YOUR friend who you have previously mocked for their lack of interest in current affairs may have had the right idea the entire time, you have admitted.
While previously you have laughed at Martin Bishop for thinking Angela Rayner was Stacey Dooley, the events of the weekend have forced you to note that he seems healthier, happier and not in the least concerned about armageddon.
Eleanor Shaw said: “I was first to take the piss when Martin said ‘What, Puff Daddy’s on trial is he? Is it for nicking that tune from the Police for his Princess Di song?’
“But lately, as I try not to compulsively check who’s bombing who in the Middle East, I’ve found myself craving his state of enlightened ignorance. He begins to seem like the Buddha.
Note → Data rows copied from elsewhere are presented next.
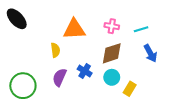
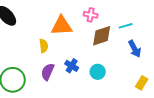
pink cross: (112, 26) -> (91, 15), moved
brown diamond: (112, 53) -> (102, 36), moved
yellow rectangle: (130, 89) -> (142, 83), moved

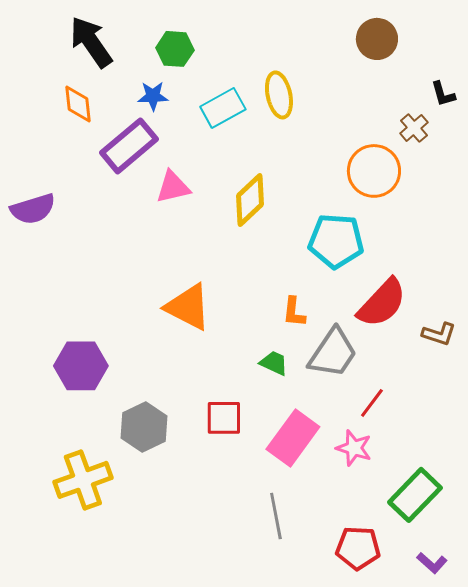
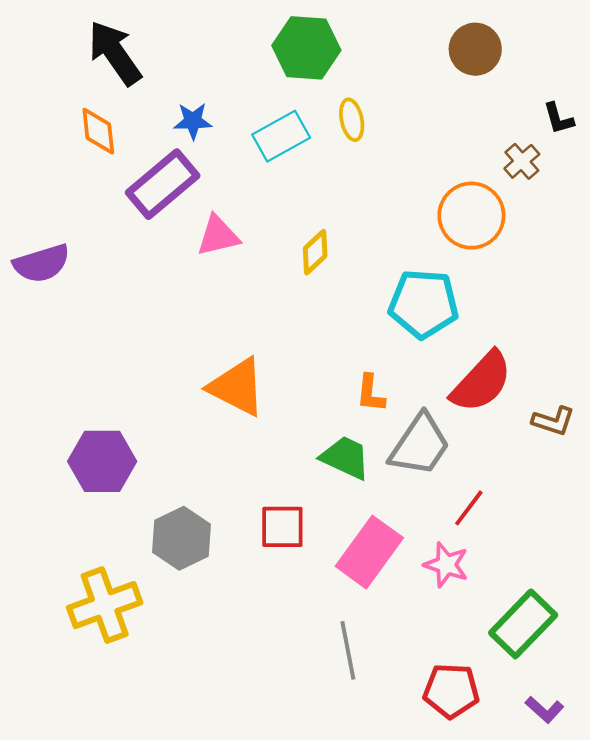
green hexagon: (175, 49) -> (306, 48), moved, size x1.4
yellow ellipse: (279, 95) -> (352, 120), size x0.7
yellow diamond: (250, 200) -> (315, 252), size x0.7
green trapezoid: (274, 363) -> (345, 458), size x1.4

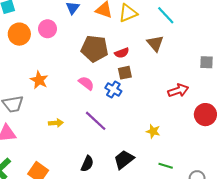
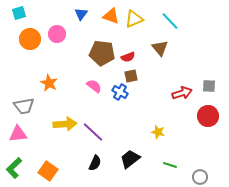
gray square: (206, 62) -> (209, 86), moved
purple line: (96, 121) -> (93, 132), moved
yellow arrow: (56, 123) -> (65, 124), size x1.6

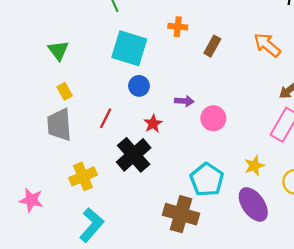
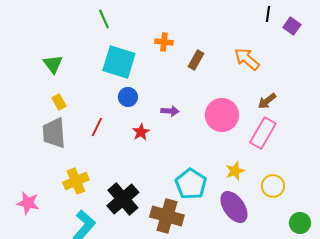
pink circle: (213, 118) -> (222, 115), moved, size x1.4
black cross: (134, 155) -> (123, 199), moved

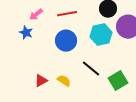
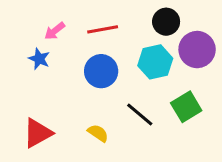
red triangle: (41, 81) -> (38, 133), moved, size x1.5
green square: (118, 81) -> (186, 107), moved

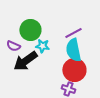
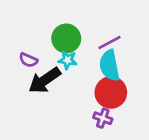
green circle: (30, 30) -> (66, 38), moved

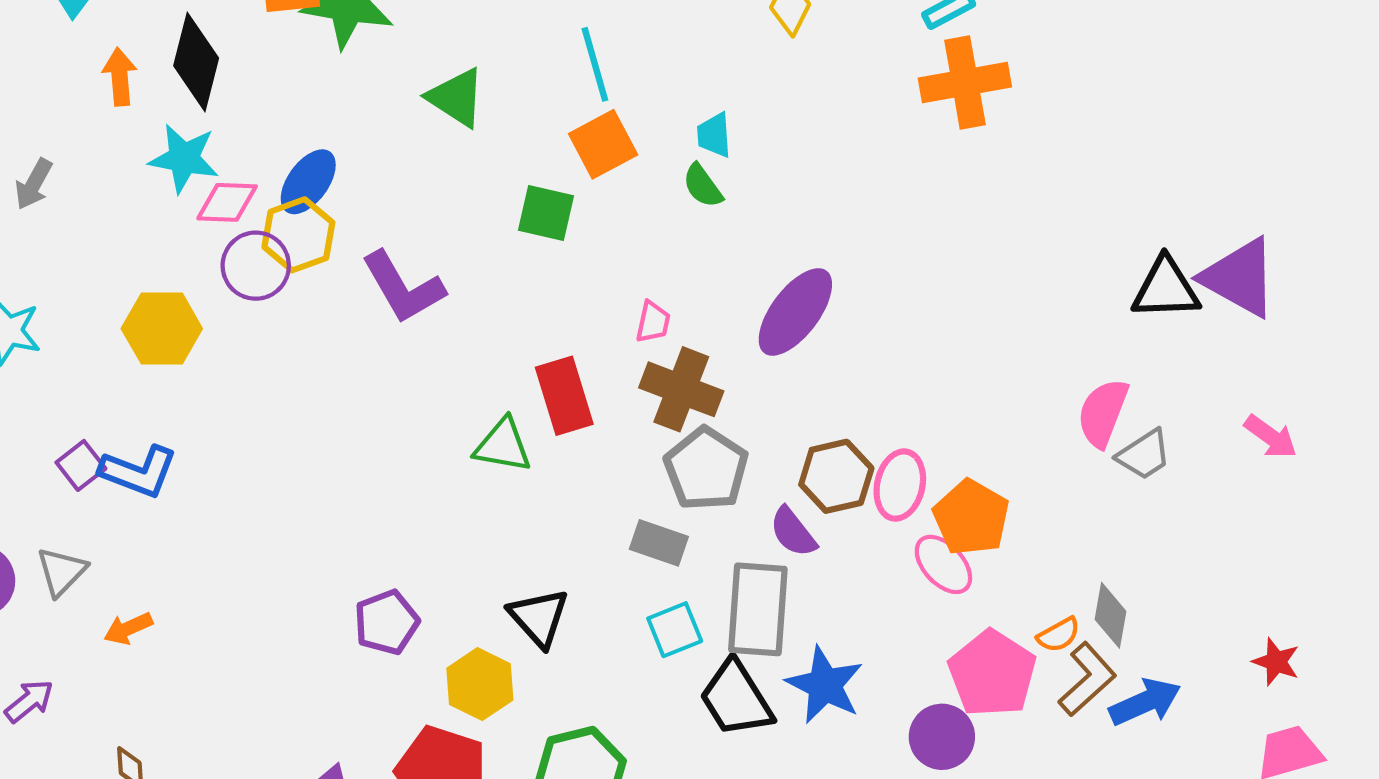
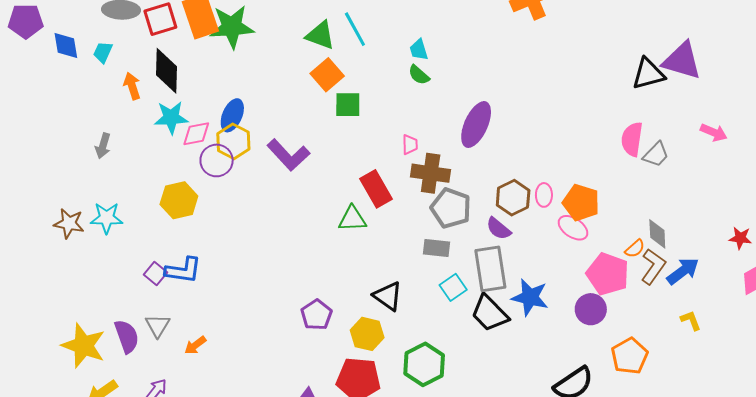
green triangle: (456, 98) -> (320, 35), moved
orange square: (603, 144) -> (327, 75), moved
pink ellipse: (900, 485) -> (544, 195), size x0.7

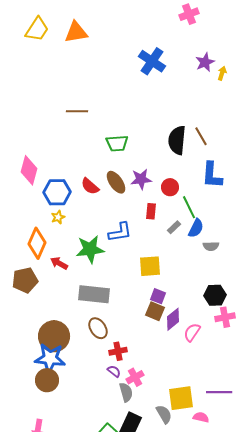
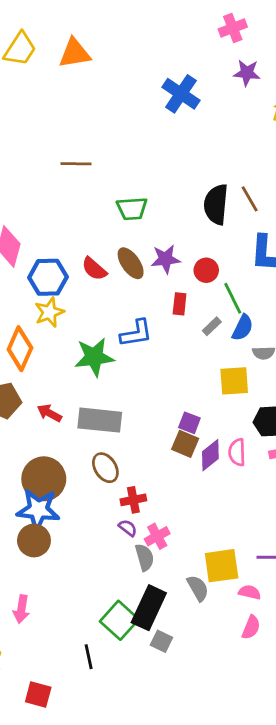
purple star: (205, 62) -> (247, 73), moved, turned 30
yellow star: (58, 217) -> (49, 312), size x1.5
red arrow: (59, 263) -> (49, 413), moved
yellow square: (150, 266) -> (234, 381), moved
pink semicircle: (192, 332) -> (237, 452), moved, turned -36

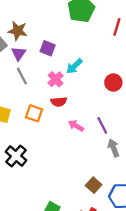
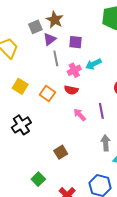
purple square: (48, 48) -> (75, 42), turned -32
gray line: (22, 76) -> (56, 58), moved
purple line: (102, 125) -> (101, 111), moved
brown square: (94, 185) -> (61, 152), moved

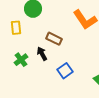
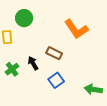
brown rectangle: (54, 39) -> (54, 53), moved

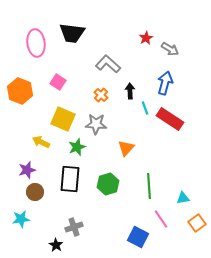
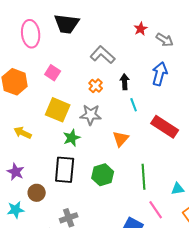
cyan line: (145, 108) -> (134, 105), moved
red rectangle: (170, 119) -> (165, 127), moved
yellow arrow: (41, 142) -> (23, 133), moved
purple star: (27, 170) -> (16, 172), moved, turned -30
brown circle: (35, 192) -> (37, 193), moved

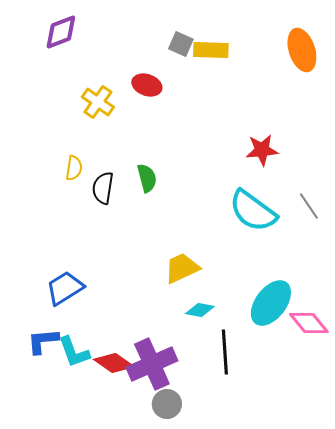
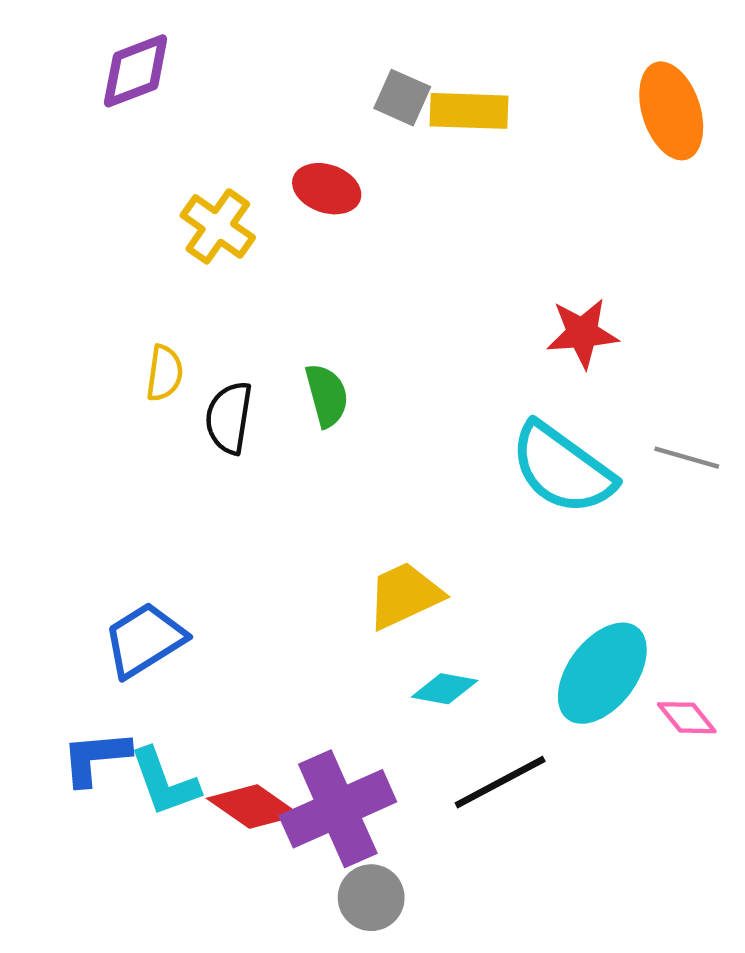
gray line: (309, 206) -> (687, 458), turned -40
pink diamond: (309, 323) -> (687, 718), size x0.7
black line: (225, 352) -> (500, 782), turned 66

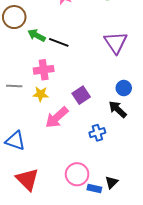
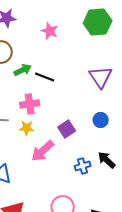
green arrow: (37, 35) -> (23, 70), turned 126
blue circle: (124, 88) -> (101, 120), moved
black arrow: (118, 109) -> (107, 160), moved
“I asked what he’d got up to this weekend, and he cheerfully recounted a bottomless brunch and watching a film. No mention of pissing away hours doomscrolling hashtags like #Iran and #IsThisWorldWar3 then lying awake until 4am. He was happy.
“Maybe it’s not too late for me. I could delete all my news apps, repeatedly slam my head in a car door and be oblivious just like Martin. I just want to be free from the burden of knowledge.”
Bishop said: “Trump’s president again, is he? Doesn’t matter to me. I’m not American and they’re all the same anyway.”